# Activity
Where a line holds the word "UBEC", count it, then give only the total for the entries below.

(Data extracted from a collection)
◆ ◆ ◆ ◆

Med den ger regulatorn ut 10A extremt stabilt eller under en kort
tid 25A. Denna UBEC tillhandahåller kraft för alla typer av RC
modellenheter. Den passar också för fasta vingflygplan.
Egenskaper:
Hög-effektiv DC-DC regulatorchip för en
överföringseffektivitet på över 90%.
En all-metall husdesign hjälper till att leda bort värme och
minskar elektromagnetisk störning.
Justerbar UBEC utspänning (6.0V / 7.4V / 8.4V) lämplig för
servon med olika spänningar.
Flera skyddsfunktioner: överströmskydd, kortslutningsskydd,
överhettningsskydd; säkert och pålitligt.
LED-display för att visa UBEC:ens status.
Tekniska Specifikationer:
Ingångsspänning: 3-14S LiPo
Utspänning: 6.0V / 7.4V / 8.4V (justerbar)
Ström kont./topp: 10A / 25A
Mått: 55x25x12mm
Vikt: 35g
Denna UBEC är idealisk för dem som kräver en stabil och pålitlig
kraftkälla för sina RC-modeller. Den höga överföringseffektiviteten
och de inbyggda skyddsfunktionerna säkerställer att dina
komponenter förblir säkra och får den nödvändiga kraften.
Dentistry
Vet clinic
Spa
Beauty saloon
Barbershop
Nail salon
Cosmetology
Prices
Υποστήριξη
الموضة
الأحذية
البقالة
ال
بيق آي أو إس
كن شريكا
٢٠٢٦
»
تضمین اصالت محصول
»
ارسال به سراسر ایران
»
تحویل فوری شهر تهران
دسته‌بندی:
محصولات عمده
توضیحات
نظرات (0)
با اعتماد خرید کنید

◆ ◆ ◆ ◆

# Exercise answer
4